§ Records from a data collection
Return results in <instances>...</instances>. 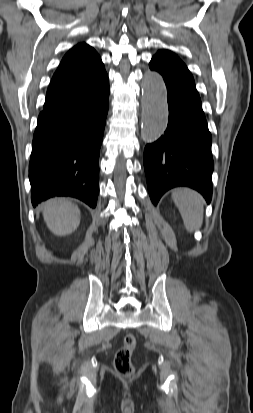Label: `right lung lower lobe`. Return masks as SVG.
Instances as JSON below:
<instances>
[{
    "instance_id": "98d812e1",
    "label": "right lung lower lobe",
    "mask_w": 253,
    "mask_h": 413,
    "mask_svg": "<svg viewBox=\"0 0 253 413\" xmlns=\"http://www.w3.org/2000/svg\"><path fill=\"white\" fill-rule=\"evenodd\" d=\"M108 107L107 77L94 93L40 113L29 164L33 206L53 196H72L95 208Z\"/></svg>"
}]
</instances>
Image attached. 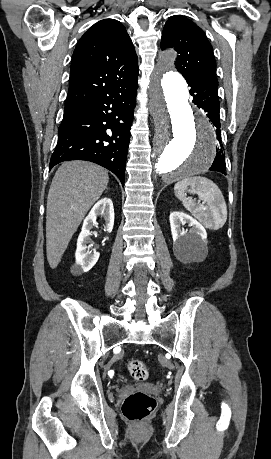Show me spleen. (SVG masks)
Here are the masks:
<instances>
[{"mask_svg":"<svg viewBox=\"0 0 271 459\" xmlns=\"http://www.w3.org/2000/svg\"><path fill=\"white\" fill-rule=\"evenodd\" d=\"M190 186V190H188ZM187 192L198 194L204 204H196L191 198H186ZM174 192L183 202V206L195 216L205 228L219 229L224 226L227 220V206L218 186L202 176H193V178H184L174 186Z\"/></svg>","mask_w":271,"mask_h":459,"instance_id":"3e777b00","label":"spleen"}]
</instances>
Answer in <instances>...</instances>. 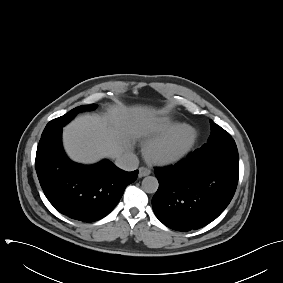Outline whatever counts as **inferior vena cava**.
<instances>
[{"instance_id": "obj_1", "label": "inferior vena cava", "mask_w": 283, "mask_h": 283, "mask_svg": "<svg viewBox=\"0 0 283 283\" xmlns=\"http://www.w3.org/2000/svg\"><path fill=\"white\" fill-rule=\"evenodd\" d=\"M115 164L123 170L133 171L138 168L139 160L134 153L126 152L116 158Z\"/></svg>"}]
</instances>
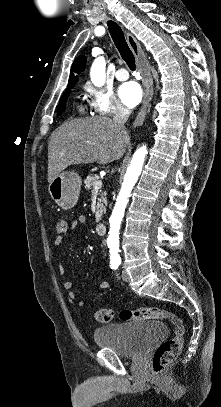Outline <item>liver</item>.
I'll use <instances>...</instances> for the list:
<instances>
[{"instance_id":"1","label":"liver","mask_w":221,"mask_h":407,"mask_svg":"<svg viewBox=\"0 0 221 407\" xmlns=\"http://www.w3.org/2000/svg\"><path fill=\"white\" fill-rule=\"evenodd\" d=\"M129 145L128 132L109 117L65 122L51 134L48 143V182L71 165L107 164L119 160Z\"/></svg>"}]
</instances>
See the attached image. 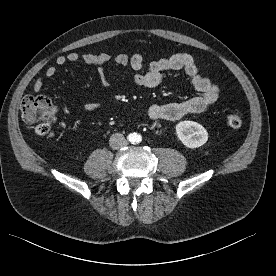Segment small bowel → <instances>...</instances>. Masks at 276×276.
<instances>
[{
	"instance_id": "c3829d8e",
	"label": "small bowel",
	"mask_w": 276,
	"mask_h": 276,
	"mask_svg": "<svg viewBox=\"0 0 276 276\" xmlns=\"http://www.w3.org/2000/svg\"><path fill=\"white\" fill-rule=\"evenodd\" d=\"M78 61L95 65L101 82L106 88L110 87V83L106 75L105 65L110 62L119 66L131 67L136 71L133 76V82L145 88H154L160 85L163 80V72L165 71L184 72L190 77L199 95L179 103L151 105L147 110V115L153 120L173 121L188 114L204 112L216 102L219 96L218 86L200 74L199 67L194 58L187 53H176L167 57H161L145 67L144 57L140 54L129 56L120 53L112 56L107 52L99 54L84 53L81 55L76 52H70L66 55L58 56L55 59L56 65L48 66L45 69V75L47 77H53L57 73V66H63L68 62L76 63ZM43 85V79L38 78L33 83V90L40 92ZM99 107V102H86L84 104L86 110H95Z\"/></svg>"
}]
</instances>
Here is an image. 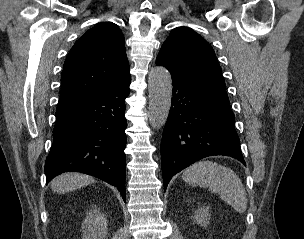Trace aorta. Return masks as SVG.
<instances>
[{
    "instance_id": "762f6f07",
    "label": "aorta",
    "mask_w": 304,
    "mask_h": 239,
    "mask_svg": "<svg viewBox=\"0 0 304 239\" xmlns=\"http://www.w3.org/2000/svg\"><path fill=\"white\" fill-rule=\"evenodd\" d=\"M149 121L152 128L160 129L165 125L172 99V79L169 71L162 66L149 72Z\"/></svg>"
}]
</instances>
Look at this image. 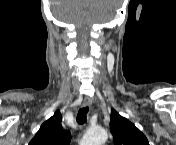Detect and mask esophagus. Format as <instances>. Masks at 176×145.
Returning a JSON list of instances; mask_svg holds the SVG:
<instances>
[{
	"label": "esophagus",
	"instance_id": "34e87169",
	"mask_svg": "<svg viewBox=\"0 0 176 145\" xmlns=\"http://www.w3.org/2000/svg\"><path fill=\"white\" fill-rule=\"evenodd\" d=\"M92 103V100L89 97L84 98L83 100V106H90Z\"/></svg>",
	"mask_w": 176,
	"mask_h": 145
}]
</instances>
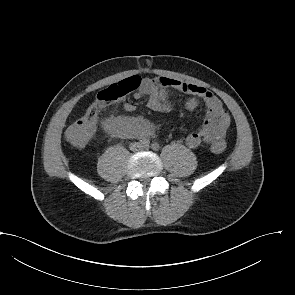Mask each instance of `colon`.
I'll return each instance as SVG.
<instances>
[{"label": "colon", "mask_w": 295, "mask_h": 295, "mask_svg": "<svg viewBox=\"0 0 295 295\" xmlns=\"http://www.w3.org/2000/svg\"><path fill=\"white\" fill-rule=\"evenodd\" d=\"M141 83L140 77L133 76L100 91L85 113L67 128L65 133L67 141L76 147L87 144L93 136L100 111L121 101L128 93L138 90ZM225 148V141H216L211 144V149L215 153H221Z\"/></svg>", "instance_id": "5ec220e1"}]
</instances>
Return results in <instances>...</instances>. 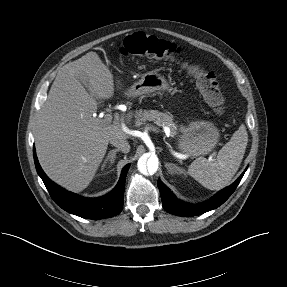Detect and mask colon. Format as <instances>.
<instances>
[{
    "label": "colon",
    "mask_w": 287,
    "mask_h": 287,
    "mask_svg": "<svg viewBox=\"0 0 287 287\" xmlns=\"http://www.w3.org/2000/svg\"><path fill=\"white\" fill-rule=\"evenodd\" d=\"M122 55L146 56L158 59H173L179 54L178 47L159 37L136 32L126 37L119 48ZM208 105L216 113L223 111L224 97L216 75L209 68L198 64H186Z\"/></svg>",
    "instance_id": "5ec220e1"
}]
</instances>
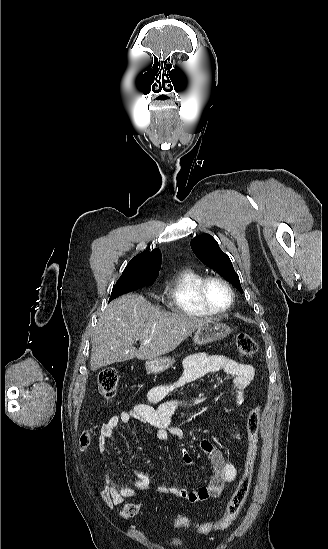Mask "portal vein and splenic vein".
I'll return each mask as SVG.
<instances>
[{
	"label": "portal vein and splenic vein",
	"mask_w": 328,
	"mask_h": 549,
	"mask_svg": "<svg viewBox=\"0 0 328 549\" xmlns=\"http://www.w3.org/2000/svg\"><path fill=\"white\" fill-rule=\"evenodd\" d=\"M145 343H151V341H145Z\"/></svg>",
	"instance_id": "1"
}]
</instances>
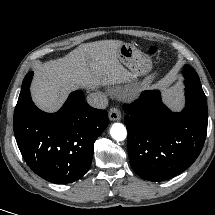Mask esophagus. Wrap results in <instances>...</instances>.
<instances>
[{"label": "esophagus", "mask_w": 215, "mask_h": 215, "mask_svg": "<svg viewBox=\"0 0 215 215\" xmlns=\"http://www.w3.org/2000/svg\"><path fill=\"white\" fill-rule=\"evenodd\" d=\"M109 119L111 121H119L121 119V112L118 108L113 107L109 111Z\"/></svg>", "instance_id": "esophagus-1"}]
</instances>
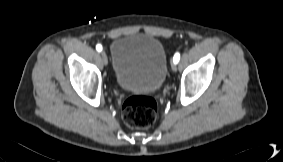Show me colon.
I'll return each mask as SVG.
<instances>
[{
	"mask_svg": "<svg viewBox=\"0 0 283 162\" xmlns=\"http://www.w3.org/2000/svg\"><path fill=\"white\" fill-rule=\"evenodd\" d=\"M158 114L157 101L148 96H132L122 107V117L126 125L136 129L149 128Z\"/></svg>",
	"mask_w": 283,
	"mask_h": 162,
	"instance_id": "obj_1",
	"label": "colon"
}]
</instances>
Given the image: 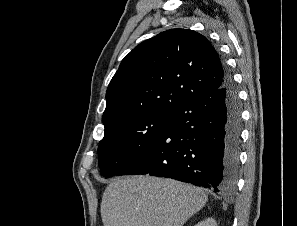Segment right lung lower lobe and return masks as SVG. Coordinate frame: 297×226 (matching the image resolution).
<instances>
[{
    "label": "right lung lower lobe",
    "instance_id": "98d812e1",
    "mask_svg": "<svg viewBox=\"0 0 297 226\" xmlns=\"http://www.w3.org/2000/svg\"><path fill=\"white\" fill-rule=\"evenodd\" d=\"M174 110L171 124L116 175L149 174L173 178L216 192L237 182L241 104L232 76Z\"/></svg>",
    "mask_w": 297,
    "mask_h": 226
}]
</instances>
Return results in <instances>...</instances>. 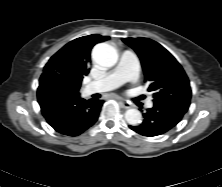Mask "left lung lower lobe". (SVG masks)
<instances>
[{
    "label": "left lung lower lobe",
    "instance_id": "0a47b994",
    "mask_svg": "<svg viewBox=\"0 0 222 187\" xmlns=\"http://www.w3.org/2000/svg\"><path fill=\"white\" fill-rule=\"evenodd\" d=\"M191 93H176L154 99V106L143 114L142 124L129 126L135 132L154 137L176 126L189 108Z\"/></svg>",
    "mask_w": 222,
    "mask_h": 187
}]
</instances>
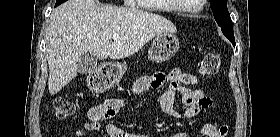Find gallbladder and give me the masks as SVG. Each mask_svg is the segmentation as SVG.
<instances>
[{"mask_svg":"<svg viewBox=\"0 0 280 137\" xmlns=\"http://www.w3.org/2000/svg\"><path fill=\"white\" fill-rule=\"evenodd\" d=\"M97 62V58L86 53L76 61L77 72L82 75H87L97 68Z\"/></svg>","mask_w":280,"mask_h":137,"instance_id":"bac80fb5","label":"gallbladder"}]
</instances>
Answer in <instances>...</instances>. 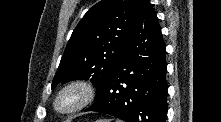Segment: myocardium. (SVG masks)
<instances>
[{
    "instance_id": "myocardium-1",
    "label": "myocardium",
    "mask_w": 221,
    "mask_h": 122,
    "mask_svg": "<svg viewBox=\"0 0 221 122\" xmlns=\"http://www.w3.org/2000/svg\"><path fill=\"white\" fill-rule=\"evenodd\" d=\"M72 95L75 102L69 107L61 105L62 100ZM95 98V88L92 83L84 79H74L65 83L56 93L53 99L54 110L61 115L75 114L92 103Z\"/></svg>"
}]
</instances>
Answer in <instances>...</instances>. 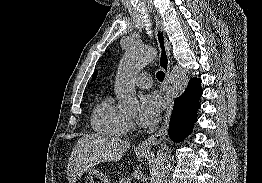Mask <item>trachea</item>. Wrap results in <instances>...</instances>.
<instances>
[{
  "label": "trachea",
  "instance_id": "obj_1",
  "mask_svg": "<svg viewBox=\"0 0 262 183\" xmlns=\"http://www.w3.org/2000/svg\"><path fill=\"white\" fill-rule=\"evenodd\" d=\"M156 77L160 82H162L164 80L165 74L163 71H158Z\"/></svg>",
  "mask_w": 262,
  "mask_h": 183
}]
</instances>
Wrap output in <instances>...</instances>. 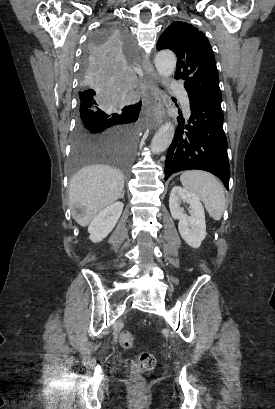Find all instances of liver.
I'll return each instance as SVG.
<instances>
[{"mask_svg": "<svg viewBox=\"0 0 275 409\" xmlns=\"http://www.w3.org/2000/svg\"><path fill=\"white\" fill-rule=\"evenodd\" d=\"M124 188V176L119 168L108 164H89L73 174L69 184L70 207H85L86 215L78 219L81 227H87L90 221L112 205L121 196Z\"/></svg>", "mask_w": 275, "mask_h": 409, "instance_id": "obj_1", "label": "liver"}]
</instances>
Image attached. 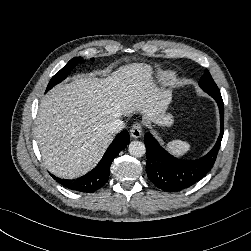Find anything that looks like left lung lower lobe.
<instances>
[{
    "mask_svg": "<svg viewBox=\"0 0 251 251\" xmlns=\"http://www.w3.org/2000/svg\"><path fill=\"white\" fill-rule=\"evenodd\" d=\"M211 96L219 107L221 133L212 150L205 156L190 161L178 159L164 150L150 133L145 134L146 171L150 181L158 188L167 192L184 190L201 180L213 167L223 137L224 104L221 94Z\"/></svg>",
    "mask_w": 251,
    "mask_h": 251,
    "instance_id": "0a47b994",
    "label": "left lung lower lobe"
}]
</instances>
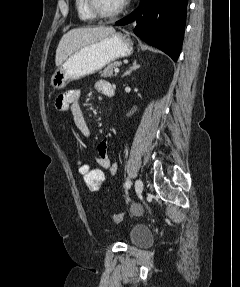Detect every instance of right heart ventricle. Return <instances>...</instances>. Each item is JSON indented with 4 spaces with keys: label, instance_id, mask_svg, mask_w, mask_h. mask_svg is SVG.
Instances as JSON below:
<instances>
[{
    "label": "right heart ventricle",
    "instance_id": "obj_1",
    "mask_svg": "<svg viewBox=\"0 0 240 287\" xmlns=\"http://www.w3.org/2000/svg\"><path fill=\"white\" fill-rule=\"evenodd\" d=\"M75 9L79 19L82 21H92L96 18L89 10L87 0H75Z\"/></svg>",
    "mask_w": 240,
    "mask_h": 287
}]
</instances>
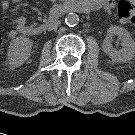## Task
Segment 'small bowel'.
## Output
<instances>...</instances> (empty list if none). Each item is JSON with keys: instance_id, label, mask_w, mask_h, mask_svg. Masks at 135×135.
Here are the masks:
<instances>
[{"instance_id": "1", "label": "small bowel", "mask_w": 135, "mask_h": 135, "mask_svg": "<svg viewBox=\"0 0 135 135\" xmlns=\"http://www.w3.org/2000/svg\"><path fill=\"white\" fill-rule=\"evenodd\" d=\"M22 0H3L1 7L3 9H9L11 3H18ZM56 1V0H52ZM86 4L90 5L91 9H103L106 12H110L114 6V0H86ZM27 29L26 20L23 17H18L15 20V29L8 33L9 37L14 38L18 34H24Z\"/></svg>"}]
</instances>
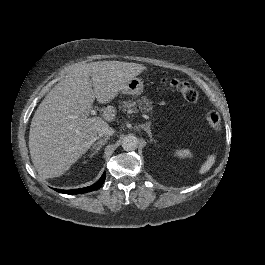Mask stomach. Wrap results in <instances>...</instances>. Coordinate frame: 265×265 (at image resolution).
I'll list each match as a JSON object with an SVG mask.
<instances>
[{
    "instance_id": "stomach-1",
    "label": "stomach",
    "mask_w": 265,
    "mask_h": 265,
    "mask_svg": "<svg viewBox=\"0 0 265 265\" xmlns=\"http://www.w3.org/2000/svg\"><path fill=\"white\" fill-rule=\"evenodd\" d=\"M143 90V83L138 78H130L126 80L119 89L121 94L139 95Z\"/></svg>"
}]
</instances>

§ Task statement
Repeat exactly the lines from the one containing "Detect every instance" to the last line of the data above, both included, and write no pictures into the copy.

§ Task result
Detect every instance of right heart ventricle. Return <instances>...</instances>. Each item is JSON indented with 4 spaces with keys: label, instance_id, mask_svg, mask_w, mask_h. mask_svg is SVG.
Instances as JSON below:
<instances>
[{
    "label": "right heart ventricle",
    "instance_id": "obj_1",
    "mask_svg": "<svg viewBox=\"0 0 240 287\" xmlns=\"http://www.w3.org/2000/svg\"><path fill=\"white\" fill-rule=\"evenodd\" d=\"M75 9L79 19L82 21H92L96 18L89 10L87 0H75Z\"/></svg>",
    "mask_w": 240,
    "mask_h": 287
}]
</instances>
## Task
Segment 'small bowel'.
## Output
<instances>...</instances> (empty list if none). Each item is JSON with keys: instance_id, label, mask_w, mask_h, mask_svg. Masks at 135×135.
Here are the masks:
<instances>
[{"instance_id": "1", "label": "small bowel", "mask_w": 135, "mask_h": 135, "mask_svg": "<svg viewBox=\"0 0 135 135\" xmlns=\"http://www.w3.org/2000/svg\"><path fill=\"white\" fill-rule=\"evenodd\" d=\"M22 0H3L1 7L3 9H9L11 3H18ZM56 1V0H52ZM86 4L90 5L91 9H103L106 12H110L114 6V0H86ZM27 29L26 20L23 17H18L15 20V29L8 33L9 37L14 38L18 34H24Z\"/></svg>"}]
</instances>
Mask stomach. Wrap results in <instances>...</instances>. Coordinate frame: 265×265 (at image resolution).
I'll list each match as a JSON object with an SVG mask.
<instances>
[{
    "instance_id": "stomach-1",
    "label": "stomach",
    "mask_w": 265,
    "mask_h": 265,
    "mask_svg": "<svg viewBox=\"0 0 265 265\" xmlns=\"http://www.w3.org/2000/svg\"><path fill=\"white\" fill-rule=\"evenodd\" d=\"M143 90V83L138 78H130L126 80L119 89L121 94L139 95Z\"/></svg>"
}]
</instances>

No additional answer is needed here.